To tulips and beanie babies: There were direct substitutes (other flowers and
other stuffed animals) in terms of the actual utility, but tulip prices shot
up in 1637- even investors bought tulip contracts not because they needed
them, but because they were speculating on the value. Eventually demand
leveled out, and the prices stopped going up. When the prices stopped going
up, the speculators got out, and prices went down fast. The premium status of
being the preferred flower or the preferred toy didn't help any more. How
could this be like BTC? There are cryptocurrencies that are direct substitutes
like LTC, but BTC is preferred and has a lot of investors purely for
speculation. Once demand levels off (it must, there are a max of 7 billion
people that can buy it), the speculators will get out, and prices will come
down. Why hasn't it happened yet? BTC is artificially scarce due to block
difficulty increases and fixed BTC being added for each block. The limited
supply is maintaining price support for now, but like I said, once demand
levels off, the fixed supply won't be as big of a price driver.

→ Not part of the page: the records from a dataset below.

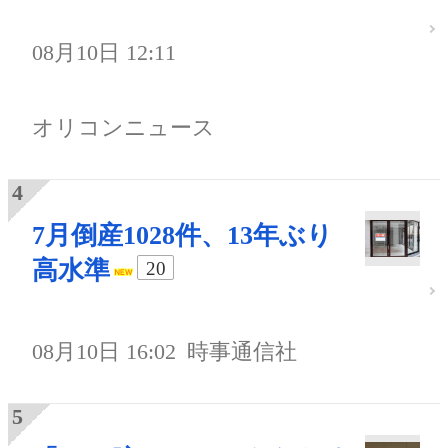
08月10日 12:11
オリコンニュース
7月倒産1028件、13年ぶり
高水準
20
08月10日 16:02
時事通信社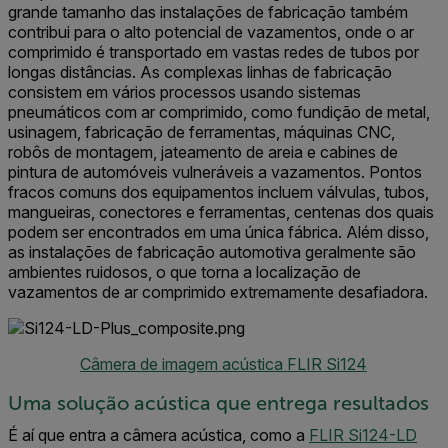
grande tamanho das instalações de fabricação também
contribui para o alto potencial de vazamentos, onde o ar
comprimido é transportado em vastas redes de tubos por
longas distâncias. As complexas linhas de fabricação
consistem em vários processos usando sistemas
pneumáticos com ar comprimido, como fundição de metal,
usinagem, fabricação de ferramentas, máquinas CNC,
robôs de montagem, jateamento de areia e cabines de
pintura de automóveis vulneráveis a vazamentos. Pontos
fracos comuns dos equipamentos incluem válvulas, tubos,
mangueiras, conectores e ferramentas, centenas dos quais
podem ser encontrados em uma única fábrica. Além disso,
as instalações de fabricação automotiva geralmente são
ambientes ruidosos, o que torna a localização de
vazamentos de ar comprimido extremamente desafiadora.
Câmera de imagem acústica FLIR Si124
Uma solução acústica que entrega resultados
É aí que entra a câmera acústica, como a
FLIR Si124-LD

Similar to houses and .com stocks: Houses have real utility (you can use it
for shelter). Stocks have real utility (you own a piece of a profit making
entity). BTC has some real utility (you can transfer wealth outside of the
regulation of governments and banks). However, these bubbles happened because
instead of trading on a firm foundation value, people started expecting
profits. The castle in the sky theory does work, but only if enough people
believe in it. Once confidence faltered (either that people would continue to
buy houses or that .com stocks would continue to print money), the castles in
the sky fell, and prices fell back to their firm foundation value (a house in
Las Vegas that I looked at went from $400k down to $100k- basically the price
of raw materials and cheap labor). BTC's price right now is WAY over it's firm
foundation utility of being a wealth transfer vehicle. It does have some
value, but if enough people decide that a couple other cryptocoins can do the
job with less risk than BTC, then prices for BTC will go down to it's
intrinsic value- mostly related to the price of energy. It's hard to tell
where this will settle, because ASICs are getting more efficient, and the
block difficulty changes. But I guarantee you it will be way under $6k.

So these things aren't exactly the same, but there are lots of similarities
with previous bubbles in the past. I'm not saying to stay away from BTC, but
you had better be willing to lose your investment. There are a lot of people
in the market that are only looking for a quick buck, and if they get out
before you do then you are going to lose most of your investment. If you
aren't desperate to make money off your investment, you will be happy with
closing a position early instead of riding the crash into the ground. Closing
early makes you the person with the quick buck and makes someone else the fool
that lost their shirt.